A Millard school board member engaged in “hate speech” toward atheists during a meeting Monday, according to the leader of a Nebraska atheist group.
The board member, Paul Meyer, said Tuesday that he stood by his comments “100 percent.”
During a board discussion on the 2017-18 school calendar, Meyer made a motion for the board to rename winter break as “Christmas break.” Then he added that atheists who disagreed with the idea should “crawl back into their hellhole.”
None of the board members present — Mike Kennedy, Mike Pate and Pat Ricketts — seconded the motion. It failed for lack of a second.
The board then adopted the calendar on a 3-1 vote, without specifying a name for the break. Meyer voted no.
Meyer used “unprofessional and derogatory language” during the discussion, which amounted to “hate speech against a minority group,” according to a letter Amanda Novotny wrote Tuesday to the school board and the superintendent. She identified herself as the Nebraska director for American Atheists and the marketing director for Omaha Atheists.
“I personally question Mr. Meyer’s ability to fairly and equally represent those people in his district who do not share his beliefs,” she wrote, “and I hope that will be looked into further to ensure that the best decisions are being made for the students. All the students.”
Novotny cited a report by the Pew Research Center indicating that about one-third of adults under 30 years old have no religious affiliation. She said she knows several atheists who reside in the Millard area.
Meyer, in a phone interview Tuesday, said he was not backing down from his comments.
“I’m getting sick of these atheists trying to take over this country,” he said.
He doesn’t hate them, he said. “What I hate is their sin.”
Meyer said he is Lutheran and said his father was a Lutheran minister. He said the country was founded on Judeo-Christian principles and said he thinks it’s OK for public officials to express their religious beliefs.
“Definitely, I wish more did,” he said.
Most of the Founding Fathers were Christians, he said.
Asked whether labeling the winter school vacation “Christmas break” would violate the First Amendment’s “establishment of religion” clause, he said, “We aren’t establishing.”
“This is just what it’s been throughout the ages,” he said. “It’s been considered Christmas break.
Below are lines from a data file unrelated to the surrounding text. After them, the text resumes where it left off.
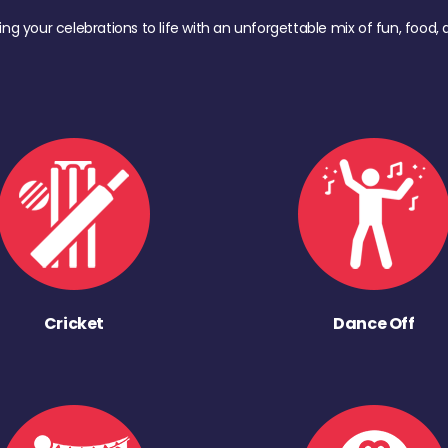
ing your celebrations to life with an unforgettable mix of fun, foo
Cricket
Dance Off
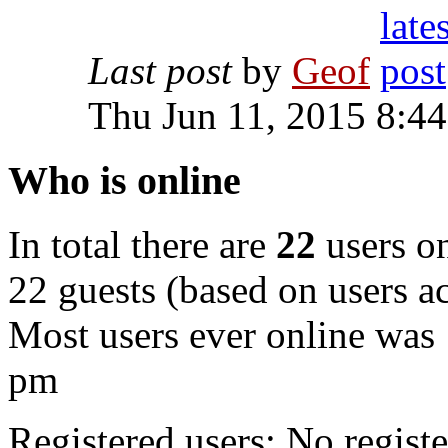
Last post
by
Geof
Thu Jun 11, 2015 8:4
Who is online
In total there are
22
users on
22 guests (based on users ac
Most users ever online was
pm
Registered users: No registe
Why do we even break at this time of the year? What is the purpose? This is why the break was even established, because of the Christmas holiday.”
That portion of the Constitution’s First Amendment — “Congress shall make no law respecting an establishment of religion, or prohibiting the free exercise thereof” — is commonly interpreted as requiring the separation of church and state, although scores of lawsuits testify to disagreement on its scope and intent.
Tom Gray, president of Omaha Atheists, said Meyer’s comments showed a “clear disregard” for separation of church and state.
“His bigoted language, telling atheists to ‘crawl back into their hellhole,’ attempts to discredit the broad range of people who support keeping government out of religion,” Gray said in a statement. “If he believes we are literally pitchfork-wielding demons, then we are concerned for his grasp on reality.”
Voters elected Meyer to a four-year term in 2012 after he led opposition to a Millard schools bond issue.